━━━━━ Input material
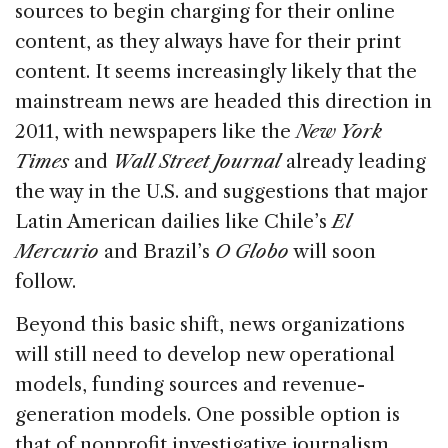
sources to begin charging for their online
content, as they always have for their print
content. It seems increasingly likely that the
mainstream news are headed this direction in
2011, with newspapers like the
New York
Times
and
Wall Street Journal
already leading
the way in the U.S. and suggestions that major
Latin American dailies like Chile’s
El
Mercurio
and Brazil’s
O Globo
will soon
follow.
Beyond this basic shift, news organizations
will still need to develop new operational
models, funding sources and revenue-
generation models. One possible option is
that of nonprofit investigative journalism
━━━━━━━━━━
━━━━━ Input material
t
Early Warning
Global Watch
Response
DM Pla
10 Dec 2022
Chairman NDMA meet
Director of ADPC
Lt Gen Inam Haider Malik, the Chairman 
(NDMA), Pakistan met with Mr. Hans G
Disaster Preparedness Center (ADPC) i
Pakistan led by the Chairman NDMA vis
━━━━━━━━━━
**Exercise brief:**
Everything from the line with "sources to begin charging for their online" through the line with "that of nonprofit investigative journalism" should be written out exactly as it appears above, end lines included, and nothing outside that range.

**Task result:**
sources to begin charging for their online
content, as they always have for their print
content. It seems increasingly likely that the
mainstream news are headed this direction in
2011, with newspapers like the
New York
Times
and
Wall Street Journal
already leading
the way in the U.S. and suggestions that major
Latin American dailies like Chile’s
El
Mercurio
and Brazil’s
O Globo
will soon
follow.
Beyond this basic shift, news organizations
will still need to develop new operational
models, funding sources and revenue-
generation models. One possible option is
that of nonprofit investigative journalism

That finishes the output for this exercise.